GS2 – Social Sector
Context:
India has 1.44 million zero-dose children, the second highest globally after Nigeria, as per The Lancet (2023), highlighting serious immunisation coverage gaps.
- As per WHO, zero-dose children are under one year of age who have received no routine vaccines.
- These children are vulnerable to diseases such as measles, polio, and diphtheria.
Why It Matters:
- Herd Immunity Risk: They reduce overall community protection, affecting disease eradication.
- COVID-19 Impact: The pandemic disrupted immunisation programs, causing a surge in zero-dose cases. Recovery efforts are ongoing but still below pre-pandemic levels.
- Beyond Infancy: This metric doesn’t cover older or partially vaccinated children who are also at high risk.
Structural Challenges:
- Geographic Clustering: Found in urban slums, conflict-affected zones, and isolated areas with weak public health services.
- Awareness and Access: Parents in these communities lack information or ability to access vaccination services.
- Documentation Hurdles: The U-WIN platform requires mobile access and identity proof like Aadhaar—often unavailable to marginalized groups.
- Post-Pandemic System Lag: Immunisation efforts sidelined during COVID-19 have yet to fully recover.
Government Interventions:
- Mission Intensified Indradhanush: Expands coverage in priority districts via focused drives.
- Catch-Up Drives: Aims to vaccinate older children who missed initial doses.
- Door-to-Door Campaigns: Particularly effective in remote and market-based outreach in North-East India.

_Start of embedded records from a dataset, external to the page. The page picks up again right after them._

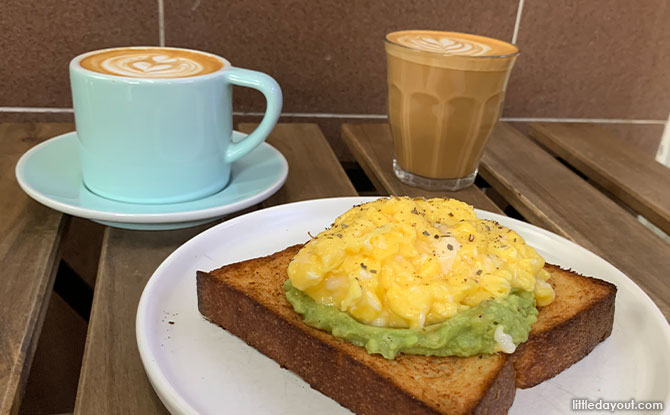 What are the coordinates of `place to hold coffee cup` in the screenshot? It's located at (268, 96). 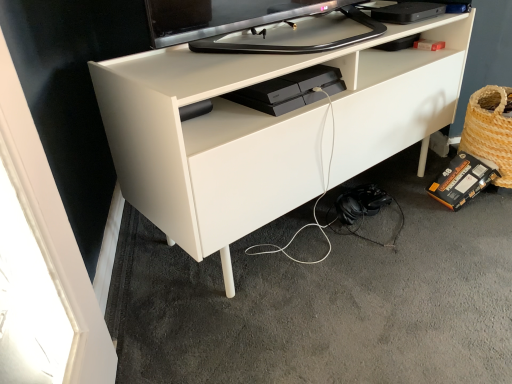 Find the location of a particular element. The image size is (512, 384). free space above black plastic gaming console at center, positioned as the first equipment in top-to-bottom order (from a real-world perspective) is located at coordinates (291, 79). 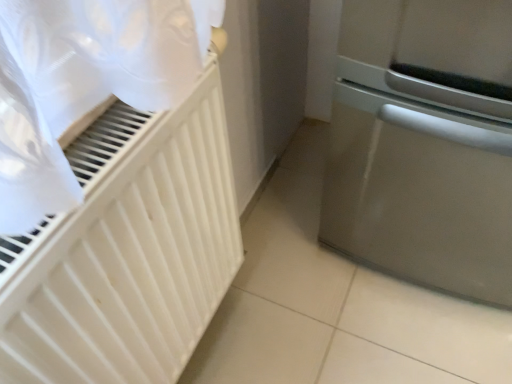 Question: In terms of width, does white matte radiator at left look wider or thinner when compared to satin silver dishwasher at right?

Choices:
 (A) wide
 (B) thin

Answer: (B)

Question: Is white matte radiator at left taller or shorter than satin silver dishwasher at right?

Choices:
 (A) tall
 (B) short

Answer: (B)

Question: Is white matte radiator at left inside or outside of satin silver dishwasher at right?

Choices:
 (A) outside
 (B) inside

Answer: (A)

Question: Is satin silver dishwasher at right in front of or behind white matte radiator at left in the image?

Choices:
 (A) behind
 (B) front

Answer: (A)

Question: Considering the positions of satin silver dishwasher at right and white matte radiator at left in the image, is satin silver dishwasher at right taller or shorter than white matte radiator at left?

Choices:
 (A) short
 (B) tall

Answer: (B)

Question: Is satin silver dishwasher at right inside the boundaries of white matte radiator at left, or outside?

Choices:
 (A) outside
 (B) inside

Answer: (A)

Question: In terms of size, does satin silver dishwasher at right appear bigger or smaller than white matte radiator at left?

Choices:
 (A) big
 (B) small

Answer: (A) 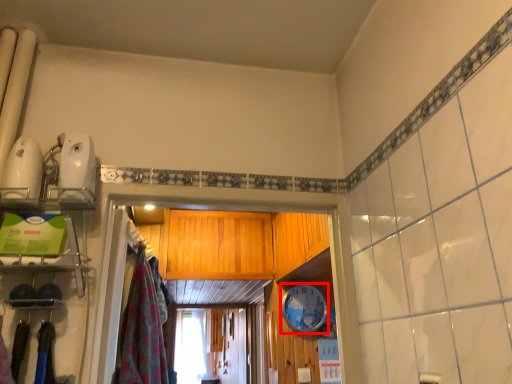 Question: Observing the image, what is the correct spatial positioning of clock (annotated by the red box) in reference to clothing?

Choices:
 (A) left
 (B) right

Answer: (B) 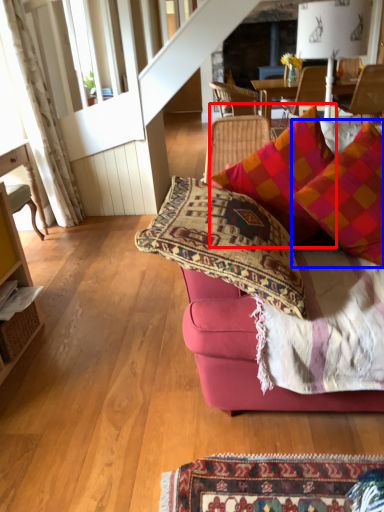 Question: Among these objects, which one is nearest to the camera, pillow (highlighted by a red box) or pillow (highlighted by a blue box)?

Choices:
 (A) pillow
 (B) pillow

Answer: (B)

- Zero-Dose Implementation Plan: Focused on 143 vulnerable districts across 11 states.
Way Forward:
- Strengthen Last-Mile Delivery: Enhance access in underserved regions.
- Expand Target Group: Include partially vaccinated and older unvaccinated children.
- Integrated Approach: Link immunisation to other health services like nutrition and sanitation.
- Improve Digital Access: Make platforms like U-WIN inclusive of offline and undocumented populations.
- Boost Community Awareness: Use local influencers and civil society to increase vaccine literacy and trust.